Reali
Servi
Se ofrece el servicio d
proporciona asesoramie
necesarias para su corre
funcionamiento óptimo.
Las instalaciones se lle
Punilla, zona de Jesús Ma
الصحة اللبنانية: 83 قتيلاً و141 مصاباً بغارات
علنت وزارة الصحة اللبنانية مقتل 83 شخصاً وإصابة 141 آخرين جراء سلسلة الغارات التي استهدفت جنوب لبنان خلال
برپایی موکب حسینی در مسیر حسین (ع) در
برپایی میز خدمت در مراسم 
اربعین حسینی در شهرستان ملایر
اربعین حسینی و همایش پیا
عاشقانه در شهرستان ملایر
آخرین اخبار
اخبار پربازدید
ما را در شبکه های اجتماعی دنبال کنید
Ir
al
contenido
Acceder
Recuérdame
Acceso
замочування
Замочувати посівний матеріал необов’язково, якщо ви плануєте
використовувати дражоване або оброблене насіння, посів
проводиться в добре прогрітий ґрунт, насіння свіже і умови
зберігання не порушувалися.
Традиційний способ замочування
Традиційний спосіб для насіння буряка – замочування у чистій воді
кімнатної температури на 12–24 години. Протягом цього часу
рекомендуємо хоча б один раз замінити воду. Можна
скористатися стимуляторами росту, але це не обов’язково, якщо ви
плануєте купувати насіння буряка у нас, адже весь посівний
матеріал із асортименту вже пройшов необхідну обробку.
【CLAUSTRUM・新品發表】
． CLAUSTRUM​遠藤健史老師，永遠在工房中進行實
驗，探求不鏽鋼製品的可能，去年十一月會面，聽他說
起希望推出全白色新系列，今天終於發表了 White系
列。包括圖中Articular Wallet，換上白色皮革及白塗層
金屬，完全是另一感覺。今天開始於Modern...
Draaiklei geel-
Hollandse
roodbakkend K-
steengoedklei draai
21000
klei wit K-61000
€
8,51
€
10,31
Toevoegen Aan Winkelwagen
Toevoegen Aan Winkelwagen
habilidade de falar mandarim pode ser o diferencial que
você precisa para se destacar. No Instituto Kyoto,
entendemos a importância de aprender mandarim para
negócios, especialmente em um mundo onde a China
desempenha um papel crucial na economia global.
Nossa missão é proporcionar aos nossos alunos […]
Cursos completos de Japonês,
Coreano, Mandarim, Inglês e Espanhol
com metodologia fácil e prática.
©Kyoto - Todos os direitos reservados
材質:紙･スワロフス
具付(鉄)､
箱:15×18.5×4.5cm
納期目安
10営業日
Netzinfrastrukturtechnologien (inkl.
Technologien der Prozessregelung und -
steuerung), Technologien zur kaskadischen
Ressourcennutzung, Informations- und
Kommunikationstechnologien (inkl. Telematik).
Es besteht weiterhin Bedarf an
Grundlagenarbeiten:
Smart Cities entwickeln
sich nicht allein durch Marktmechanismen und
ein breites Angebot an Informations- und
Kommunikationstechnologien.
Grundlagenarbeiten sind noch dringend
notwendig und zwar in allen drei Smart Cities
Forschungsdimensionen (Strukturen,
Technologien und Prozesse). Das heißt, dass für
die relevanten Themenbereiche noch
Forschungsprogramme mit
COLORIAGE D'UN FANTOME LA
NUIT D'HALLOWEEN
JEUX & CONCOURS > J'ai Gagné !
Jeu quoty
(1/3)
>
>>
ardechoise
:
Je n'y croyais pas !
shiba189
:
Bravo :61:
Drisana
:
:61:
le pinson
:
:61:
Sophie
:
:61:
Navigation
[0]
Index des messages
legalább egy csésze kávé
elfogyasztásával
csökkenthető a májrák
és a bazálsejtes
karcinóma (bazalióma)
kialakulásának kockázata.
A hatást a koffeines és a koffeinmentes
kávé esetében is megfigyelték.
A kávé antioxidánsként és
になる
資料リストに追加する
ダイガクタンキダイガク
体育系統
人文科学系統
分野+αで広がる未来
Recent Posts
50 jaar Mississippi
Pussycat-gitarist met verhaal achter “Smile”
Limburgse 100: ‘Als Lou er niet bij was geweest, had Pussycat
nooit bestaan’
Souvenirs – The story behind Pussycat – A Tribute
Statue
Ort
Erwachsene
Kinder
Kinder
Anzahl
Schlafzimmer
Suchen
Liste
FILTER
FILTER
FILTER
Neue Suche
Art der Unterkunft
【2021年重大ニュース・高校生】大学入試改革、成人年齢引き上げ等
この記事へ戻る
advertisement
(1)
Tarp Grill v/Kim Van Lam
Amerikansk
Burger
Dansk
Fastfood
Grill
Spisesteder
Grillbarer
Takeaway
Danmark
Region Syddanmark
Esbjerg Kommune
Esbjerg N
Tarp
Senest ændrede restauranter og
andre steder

WORK INSTRUCTIONS >>
Everything in the data should be copied exactly. Leave nothing out.

ANSWER AREA >>
Reali
Servi
Se ofrece el servicio d
proporciona asesoramie
necesarias para su corre
funcionamiento óptimo.
Las instalaciones se lle
Punilla, zona de Jesús Ma
الصحة اللبنانية: 83 قتيلاً و141 مصاباً بغارات
علنت وزارة الصحة اللبنانية مقتل 83 شخصاً وإصابة 141 آخرين جراء سلسلة الغارات التي استهدفت جنوب لبنان خلال
برپایی موکب حسینی در مسیر حسین (ع) در
برپایی میز خدمت در مراسم 
اربعین حسینی در شهرستان ملایر
اربعین حسینی و همایش پیا
عاشقانه در شهرستان ملایر
آخرین اخبار
اخبار پربازدید
ما را در شبکه های اجتماعی دنبال کنید
Ir
al
contenido
Acceder
Recuérdame
Acceso
замочування
Замочувати посівний матеріал необов’язково, якщо ви плануєте
використовувати дражоване або оброблене насіння, посів
проводиться в добре прогрітий ґрунт, насіння свіже і умови
зберігання не порушувалися.
Традиційний способ замочування
Традиційний спосіб для насіння буряка – замочування у чистій воді
кімнатної температури на 12–24 години. Протягом цього часу
рекомендуємо хоча б один раз замінити воду. Можна
скористатися стимуляторами росту, але це не обов’язково, якщо ви
плануєте купувати насіння буряка у нас, адже весь посівний
матеріал із асортименту вже пройшов необхідну обробку.
【CLAUSTRUM・新品發表】
． CLAUSTRUM​遠藤健史老師，永遠在工房中進行實
驗，探求不鏽鋼製品的可能，去年十一月會面，聽他說
起希望推出全白色新系列，今天終於發表了 White系
列。包括圖中Articular Wallet，換上白色皮革及白塗層
金屬，完全是另一感覺。今天開始於Modern...
Draaiklei geel-
Hollandse
roodbakkend K-
steengoedklei draai
21000
klei wit K-61000
€
8,51
€
10,31
Toevoegen Aan Winkelwagen
Toevoegen Aan Winkelwagen
habilidade de falar mandarim pode ser o diferencial que
você precisa para se destacar. No Instituto Kyoto,
entendemos a importância de aprender mandarim para
negócios, especialmente em um mundo onde a China
desempenha um papel crucial na economia global.
Nossa missão é proporcionar aos nossos alunos […]
Cursos completos de Japonês,
Coreano, Mandarim, Inglês e Espanhol
com metodologia fácil e prática.
©Kyoto - Todos os direitos reservados
材質:紙･スワロフス
具付(鉄)､
箱:15×18.5×4.5cm
納期目安
10営業日
Netzinfrastrukturtechnologien (inkl.
Technologien der Prozessregelung und -
steuerung), Technologien zur kaskadischen
Ressourcennutzung, Informations- und
Kommunikationstechnologien (inkl. Telematik).
Es besteht weiterhin Bedarf an
Grundlagenarbeiten:
Smart Cities entwickeln
sich nicht allein durch Marktmechanismen und
ein breites Angebot an Informations- und
Kommunikationstechnologien.
Grundlagenarbeiten sind noch dringend
notwendig und zwar in allen drei Smart Cities
Forschungsdimensionen (Strukturen,
Technologien und Prozesse). Das heißt, dass für
die relevanten Themenbereiche noch
Forschungsprogramme mit
COLORIAGE D'UN FANTOME LA
NUIT D'HALLOWEEN
JEUX & CONCOURS > J'ai Gagné !
Jeu quoty
(1/3)
>
>>
ardechoise
:
Je n'y croyais pas !
shiba189
:
Bravo :61:
Drisana
:
:61:
le pinson
:
:61:
Sophie
:
:61:
Navigation
[0]
Index des messages
legalább egy csésze kávé
elfogyasztásával
csökkenthető a májrák
és a bazálsejtes
karcinóma (bazalióma)
kialakulásának kockázata.
A hatást a koffeines és a koffeinmentes
kávé esetében is megfigyelték.
A kávé antioxidánsként és
になる
資料リストに追加する
ダイガクタンキダイガク
体育系統
人文科学系統
分野+αで広がる未来
Recent Posts
50 jaar Mississippi
Pussycat-gitarist met verhaal achter “Smile”
Limburgse 100: ‘Als Lou er niet bij was geweest, had Pussycat
nooit bestaan’
Souvenirs – The story behind Pussycat – A Tribute
Statue
Ort
Erwachsene
Kinder
Kinder
Anzahl
Schlafzimmer
Suchen
Liste
FILTER
FILTER
FILTER
Neue Suche
Art der Unterkunft
【2021年重大ニュース・高校生】大学入試改革、成人年齢引き上げ等
この記事へ戻る
advertisement
(1)
Tarp Grill v/Kim Van Lam
Amerikansk
Burger
Dansk
Fastfood
Grill
Spisesteder
Grillbarer
Takeaway
Danmark
Region Syddanmark
Esbjerg Kommune
Esbjerg N
Tarp
Senest ændrede restauranter og
andre steder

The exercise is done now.